Milk-Valley set to be established in Mutasa district

By ZBC Reporter
SMALL-scale dairy farmers in Mutasa District are set to increase production following the commitment by the government to support their activities by establishing a milk-valley which will grow the industry amid increased demand for milk.
A teacher by profession who turned to farming upon retirement, Naboth Makunike enjoys his newfound job as he gets to reap the benefits of his agricultural enterprise.
Being a multi-award winner in dairy farming, Makunike says the secret behind having highly productive dairy cattle is feeding them right.
“My secret is passion for the cows and feeding them right. Most people do not understand this but that is the basis of having the best dairy herd. Most of my food is grown here,” he said.
Chairman of the Tsonzo Dairy, Washington Sagonda, said the industry requires adequate funding from both government and the private sector to ensure sustained growth.
“When the minister came, he promised us cattle and the cows came and it was a welcome development.
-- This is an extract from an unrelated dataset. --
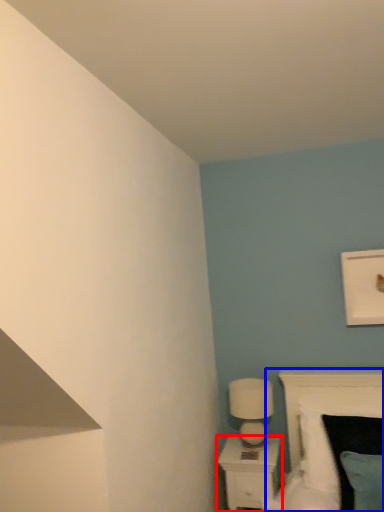 Question: Which object appears closest to the camera in this image, nightstand (highlighted by a red box) or bed (highlighted by a blue box)?

Choices:
 (A) nightstand
 (B) bed

Answer: (B)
The major challenge we are facing is that of production cost which is too high and if there are interventions put in place to lessen the costs then we will be able to produce more,” he said.
However, addressing the dairy farmers in Mutasa during her visit to appreciate their work, Manicaland Minister of State, Dr Ellen Gwaradzimba spoke on the need to invest more in the dairy industry to boost productivity.
“Through the establishment of this milk valley it means we want to capacitate farmers who are already in dairy farming because our environment and the temperatures are ideal for milk production so it is imperative that dairy farming is taken seriously,” said Dr Gwaradzimba.
At peak, the nation had a dairy herd of 192 thousand which produced over 150 million litres annually.
Currently, production is at about 75 million litres from a dairy herd that is slightly above 32 000.